S&P's attorney, Floyd Abram, partner at the law firm Cahill Gordon & Reindel, in a CNBC interview on Tuesday said, "There was no fraud. The ratings that were issued were believed by the people that issued them."

Abram added, "The organization was trying its best to come out with answers at a time when answers were very difficult to come by."

"The government," Abram said, "doesn't have to show that people lost money, they have to show that S&P literally disbelieved its ratings. There is no proof of that, because it isn't so."

Abram pointed out that the ratings issued by S&P were identical to those issued by other ratings agencies and echoed the views on risk held by government agencies and officials at the time.

"I don't think we should be involved, and I don't think Moody's (NYSE:MCO) should be charged," Abram said, although he acknowledges he has no knowledge of Moody's actions prior to the financial crisis.

Not a Pretty Picture
The government's lawsuit against S&P paints a sordid picture of a company that knowingly misled investors and was more concerned about making money than about accurate ratings.

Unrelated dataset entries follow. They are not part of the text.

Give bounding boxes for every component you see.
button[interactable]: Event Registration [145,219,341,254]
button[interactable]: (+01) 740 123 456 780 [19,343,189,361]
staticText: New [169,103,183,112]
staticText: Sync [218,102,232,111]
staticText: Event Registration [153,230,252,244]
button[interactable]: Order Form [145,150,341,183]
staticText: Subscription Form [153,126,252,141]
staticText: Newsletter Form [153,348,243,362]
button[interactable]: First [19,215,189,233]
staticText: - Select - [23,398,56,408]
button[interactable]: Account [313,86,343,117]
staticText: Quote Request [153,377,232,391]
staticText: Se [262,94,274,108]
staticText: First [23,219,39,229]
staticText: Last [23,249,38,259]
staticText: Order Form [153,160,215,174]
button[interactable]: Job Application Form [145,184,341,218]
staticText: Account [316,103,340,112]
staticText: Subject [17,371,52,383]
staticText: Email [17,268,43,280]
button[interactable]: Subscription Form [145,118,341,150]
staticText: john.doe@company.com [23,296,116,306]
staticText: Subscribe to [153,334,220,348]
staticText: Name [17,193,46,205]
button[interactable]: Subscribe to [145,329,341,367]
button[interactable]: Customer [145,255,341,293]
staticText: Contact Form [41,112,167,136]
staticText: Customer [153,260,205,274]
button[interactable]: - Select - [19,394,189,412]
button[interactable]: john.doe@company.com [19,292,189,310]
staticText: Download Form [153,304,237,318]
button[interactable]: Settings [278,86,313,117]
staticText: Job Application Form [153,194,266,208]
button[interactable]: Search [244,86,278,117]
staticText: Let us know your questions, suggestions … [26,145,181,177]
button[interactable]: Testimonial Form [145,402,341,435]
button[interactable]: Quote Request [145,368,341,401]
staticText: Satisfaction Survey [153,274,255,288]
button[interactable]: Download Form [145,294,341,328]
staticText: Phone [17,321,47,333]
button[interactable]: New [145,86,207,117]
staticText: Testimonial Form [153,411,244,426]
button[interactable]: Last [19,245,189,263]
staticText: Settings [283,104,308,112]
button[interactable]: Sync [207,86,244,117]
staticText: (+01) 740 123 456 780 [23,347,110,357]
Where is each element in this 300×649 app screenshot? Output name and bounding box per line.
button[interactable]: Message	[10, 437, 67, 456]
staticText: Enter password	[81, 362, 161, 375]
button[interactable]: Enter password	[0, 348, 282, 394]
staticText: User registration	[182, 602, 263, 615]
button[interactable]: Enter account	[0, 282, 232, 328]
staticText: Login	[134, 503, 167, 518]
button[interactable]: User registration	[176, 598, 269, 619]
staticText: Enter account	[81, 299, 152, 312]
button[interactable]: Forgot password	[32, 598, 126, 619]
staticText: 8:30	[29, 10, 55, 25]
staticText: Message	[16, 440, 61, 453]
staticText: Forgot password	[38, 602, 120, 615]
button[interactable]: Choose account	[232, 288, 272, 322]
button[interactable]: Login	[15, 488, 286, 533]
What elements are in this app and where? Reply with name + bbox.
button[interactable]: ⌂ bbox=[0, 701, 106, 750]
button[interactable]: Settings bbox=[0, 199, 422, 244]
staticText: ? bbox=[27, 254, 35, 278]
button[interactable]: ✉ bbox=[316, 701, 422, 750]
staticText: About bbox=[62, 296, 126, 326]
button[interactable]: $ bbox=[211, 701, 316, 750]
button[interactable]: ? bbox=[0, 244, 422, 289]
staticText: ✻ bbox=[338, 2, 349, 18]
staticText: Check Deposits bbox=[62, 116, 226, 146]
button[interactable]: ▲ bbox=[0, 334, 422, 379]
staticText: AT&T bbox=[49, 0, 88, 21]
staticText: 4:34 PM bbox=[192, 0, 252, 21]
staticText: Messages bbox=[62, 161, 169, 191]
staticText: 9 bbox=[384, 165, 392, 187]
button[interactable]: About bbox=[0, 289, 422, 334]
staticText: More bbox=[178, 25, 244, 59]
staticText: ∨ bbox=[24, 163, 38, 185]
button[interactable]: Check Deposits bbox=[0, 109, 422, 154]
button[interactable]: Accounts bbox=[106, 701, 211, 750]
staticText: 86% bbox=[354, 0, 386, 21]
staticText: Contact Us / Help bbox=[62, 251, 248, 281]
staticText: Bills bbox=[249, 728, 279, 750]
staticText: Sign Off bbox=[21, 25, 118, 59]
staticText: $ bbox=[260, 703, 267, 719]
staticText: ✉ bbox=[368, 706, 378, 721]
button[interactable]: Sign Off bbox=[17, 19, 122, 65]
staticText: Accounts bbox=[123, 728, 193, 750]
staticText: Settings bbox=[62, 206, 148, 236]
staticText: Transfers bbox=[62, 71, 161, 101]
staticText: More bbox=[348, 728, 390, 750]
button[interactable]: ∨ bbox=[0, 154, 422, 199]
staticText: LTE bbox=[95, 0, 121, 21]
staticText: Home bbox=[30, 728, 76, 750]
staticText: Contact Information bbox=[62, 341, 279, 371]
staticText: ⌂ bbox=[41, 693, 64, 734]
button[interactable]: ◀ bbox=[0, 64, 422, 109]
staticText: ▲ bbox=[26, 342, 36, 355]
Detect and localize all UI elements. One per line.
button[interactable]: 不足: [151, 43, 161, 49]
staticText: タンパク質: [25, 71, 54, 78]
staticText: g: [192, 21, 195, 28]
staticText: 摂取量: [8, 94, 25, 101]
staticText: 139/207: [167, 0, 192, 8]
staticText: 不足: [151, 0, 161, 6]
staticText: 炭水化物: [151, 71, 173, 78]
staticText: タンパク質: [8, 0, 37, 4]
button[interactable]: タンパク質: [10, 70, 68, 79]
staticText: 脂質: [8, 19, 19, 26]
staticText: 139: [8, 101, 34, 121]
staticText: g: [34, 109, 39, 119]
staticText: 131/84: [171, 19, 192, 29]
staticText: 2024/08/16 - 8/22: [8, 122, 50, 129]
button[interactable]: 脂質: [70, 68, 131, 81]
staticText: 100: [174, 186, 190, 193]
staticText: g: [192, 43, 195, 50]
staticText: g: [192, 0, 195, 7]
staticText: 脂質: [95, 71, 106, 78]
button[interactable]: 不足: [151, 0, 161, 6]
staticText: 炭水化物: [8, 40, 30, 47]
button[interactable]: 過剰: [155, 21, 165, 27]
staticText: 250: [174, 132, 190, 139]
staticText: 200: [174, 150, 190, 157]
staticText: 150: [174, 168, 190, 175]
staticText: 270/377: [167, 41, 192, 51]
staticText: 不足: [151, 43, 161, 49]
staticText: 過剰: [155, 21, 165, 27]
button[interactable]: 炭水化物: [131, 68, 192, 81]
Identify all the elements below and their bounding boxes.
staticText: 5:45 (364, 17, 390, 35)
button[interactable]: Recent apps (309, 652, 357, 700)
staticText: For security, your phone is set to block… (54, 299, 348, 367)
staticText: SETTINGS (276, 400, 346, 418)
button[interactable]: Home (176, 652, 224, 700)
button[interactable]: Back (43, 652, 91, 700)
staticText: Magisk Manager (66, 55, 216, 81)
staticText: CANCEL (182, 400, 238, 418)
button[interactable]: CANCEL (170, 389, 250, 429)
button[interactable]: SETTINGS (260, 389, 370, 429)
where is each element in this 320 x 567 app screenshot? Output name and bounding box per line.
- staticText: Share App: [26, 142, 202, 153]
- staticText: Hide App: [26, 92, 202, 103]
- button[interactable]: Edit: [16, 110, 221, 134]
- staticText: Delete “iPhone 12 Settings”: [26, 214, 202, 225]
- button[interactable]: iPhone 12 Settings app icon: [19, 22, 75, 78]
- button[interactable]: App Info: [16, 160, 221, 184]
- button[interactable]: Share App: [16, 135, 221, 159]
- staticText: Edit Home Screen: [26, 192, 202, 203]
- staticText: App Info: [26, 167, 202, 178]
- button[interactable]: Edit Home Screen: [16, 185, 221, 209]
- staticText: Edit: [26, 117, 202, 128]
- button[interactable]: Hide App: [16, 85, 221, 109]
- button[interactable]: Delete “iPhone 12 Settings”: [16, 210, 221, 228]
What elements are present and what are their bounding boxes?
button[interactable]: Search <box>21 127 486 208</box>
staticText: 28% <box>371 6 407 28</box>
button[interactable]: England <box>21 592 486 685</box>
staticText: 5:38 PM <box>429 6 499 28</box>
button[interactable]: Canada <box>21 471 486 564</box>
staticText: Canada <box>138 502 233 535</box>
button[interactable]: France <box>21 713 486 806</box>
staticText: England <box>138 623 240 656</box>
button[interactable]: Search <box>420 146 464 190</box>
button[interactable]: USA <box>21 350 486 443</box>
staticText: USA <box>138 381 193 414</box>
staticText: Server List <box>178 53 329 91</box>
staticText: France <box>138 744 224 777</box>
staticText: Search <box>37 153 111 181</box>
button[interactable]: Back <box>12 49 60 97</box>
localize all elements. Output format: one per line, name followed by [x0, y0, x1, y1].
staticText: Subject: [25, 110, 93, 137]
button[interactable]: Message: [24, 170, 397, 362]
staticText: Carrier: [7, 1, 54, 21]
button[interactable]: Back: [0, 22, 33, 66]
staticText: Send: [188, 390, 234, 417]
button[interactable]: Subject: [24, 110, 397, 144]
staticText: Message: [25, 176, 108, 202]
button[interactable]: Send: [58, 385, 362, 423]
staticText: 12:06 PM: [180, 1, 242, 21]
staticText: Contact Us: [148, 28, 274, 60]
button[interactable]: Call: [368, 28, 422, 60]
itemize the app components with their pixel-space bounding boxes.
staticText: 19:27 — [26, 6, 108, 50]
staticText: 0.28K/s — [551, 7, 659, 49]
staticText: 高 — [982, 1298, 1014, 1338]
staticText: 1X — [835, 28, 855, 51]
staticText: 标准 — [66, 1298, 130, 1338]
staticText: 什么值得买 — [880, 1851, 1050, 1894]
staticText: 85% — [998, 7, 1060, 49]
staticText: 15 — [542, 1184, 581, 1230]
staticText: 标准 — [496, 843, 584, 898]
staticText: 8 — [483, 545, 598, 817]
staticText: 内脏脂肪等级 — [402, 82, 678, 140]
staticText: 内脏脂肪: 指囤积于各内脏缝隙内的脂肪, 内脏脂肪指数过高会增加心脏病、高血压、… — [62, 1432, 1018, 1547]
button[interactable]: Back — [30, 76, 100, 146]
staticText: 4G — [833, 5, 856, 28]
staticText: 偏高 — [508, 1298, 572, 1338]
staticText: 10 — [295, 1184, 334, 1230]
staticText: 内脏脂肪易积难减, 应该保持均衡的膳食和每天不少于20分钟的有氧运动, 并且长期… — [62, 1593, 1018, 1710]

The suit says S&P delayed updating its ratings models, rushed through the ratings process and was fully aware that the subprime market was in trouble, even as it gave high ratings to investments built on shaky subprime mortgages.

The evidence includes a 2007 video of one analyst singing and dancing to a tune about the deterioration of the subprime market, with colleagues laughing.

The Moody's Question
When asked whether the fact that rival agency, Moody's, is not being sued indicates that the government is punishing S&P for its downgrade of the U.S. economy in 2011, Abram refused to speculate. He did say, however, that "the intensity of the investigation" into the agency's bond ratings "significantly increased" after S&P downgraded the U.S. government's credit rating in 2011.

Anthony Sabino, a professor at St. John's University's Peter J. Tobin College of Business, told Forbes that the DOJ lawsuit was "part of the federal government's continued effort to 'round up' anybody and everybody allegedly culpable in the financial crisis."

The Bottom Line
Does this mean Moody's is next? Forbes points out that S&P argues that it wasn't alone in giving insufficient ratings to toxic mortgage assets. BTIG Research expects more action from the government, saying that while agencies like Moody's and Fitch have been able to avoid a lot of litigation so far, that could change as the federal authorities feel more pressure to prosecute.